Sin dai suoi primi scritti, l’analisi e l’arte pirandelliane si inscrivono in un clima di profonda delusione e di disincanto culturale. La ferita del Risorgimento tradito non si rimarginò mai nell’animo dello scrittore. E a ciò fanno da contrappunto il fallimento dell’ottimismo positivistico e la conseguente accusa che gli spiriti più avvertiti, e Pirandello è tra questi, lanciano contro il trionfalismo tecnico- scientista.

I rovesci economici della famiglia d’origine e il dramma della “follia” della moglie contribuiscono all’acuirsi del suo sguardo relativista. «Nulla a che vedere – spiega Giulio Giorello per spiegare filosoficamente il “relativismo” – con le caricature, talora fatte proprie da schizzinosi eruditi, per cui relativismo non sarebbe altro che la notte in cui “tutte le vacche ( ovvero tutte le credenze) sono nere”; piuttosto, è lo spirito di resistenza che contesta che una qualche credenza o forma di vita si arroghi il monopolio della verità o della giustizia».

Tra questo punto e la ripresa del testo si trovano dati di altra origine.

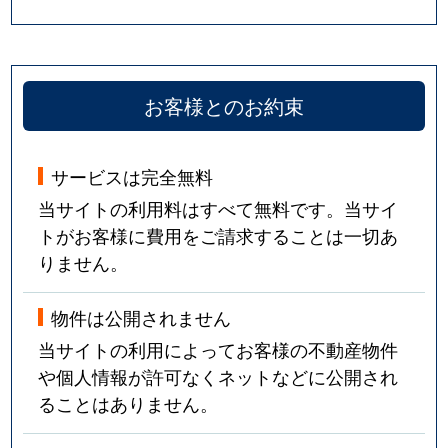
お客様とのお約束
サービスは完全無料
当サイトの利用料はすべて無料です。当サイ
トがお客様に費用をご請求することは一切あ
りません。
物件は公開されません
当サイトの利用によってお客様の不動産物件
や個人情報が許可なくネットなどに公開され
ることはありません。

Sulla base di un relativismo “profondo” Pirandello scrive infatti tutti i suoi capolavori e nel giro di un decennio arrivò a dimostrarsi come il drammaturgo di maggior fama nel mondo, come testimonia il premio Nobel per la letteratura ricevuto nel ’ 34. Molte delle opere pirandelliane cominciavano ad essere trasposte al cinema oltreché a Broadway e lo stesso Pirandello andava spesso ad assistere alla lavorazione dei film. Andò anche negli Stati Uniti, dove famosi attori e attrici di Hollywood, come Greta Garbo, interpretavano i suoi soggetti. Nell’ultimo di questi viaggi si incontrò con Albert Einstein a Princeton. Tema del colloquio? La teoria della relatività e – ancora – il relativismo, la messa in discussione di tutte le certezze scontate, metafisiche o ideologiche, comunque a buon mercato. «È un demistificatore Pirandello?

Un demistificatore – annotava Alberto Asor Rosa nel suo saggio La cultura in Storia d’Italia dall’Unità a oggi – e, al tempo stesso un mistificatore, nella misura in cui fu lui stesso un mistificato. Il rovesciamento dei miti, la messa in crisi delle nozioni e dei convincimenti più diffusi mettono lo spettatore di fronte alla miseria delle proprie conoscenze e capacità di conoscenza, ma lo convincono al tempo stesso di assistere al ritmo inesorabile e non modificabile della vita, alla tragicommedia dell’essere umano».

Nel ’ 36, dopo aver assistito alla riprese di un film tratto dal suo capolavoro narrativo, Il fu Mattia Pascal, Pirandello si ammala di polmonite e muore il 10 dicembre. Il regime fascista avrebbe voluto esequie di Stato. Vennero invece rispettate le sue volontà: «Carro d’infima classe, quello dei poveri. Nudo. E nessuno m’accompagni, né parenti né amici. Il carro, il cavallo, il cocchiere e basta. Bruciatemi». Per sua volontà il corpo, senza alcuna cerimonia, fu cremato, per evitare postume consacrazioni cimiteriali e monumentali. Le sue ceneri furono deposte in un vaso greco e portate nella sua Girgenti, nella villa di famiglia “Caos”.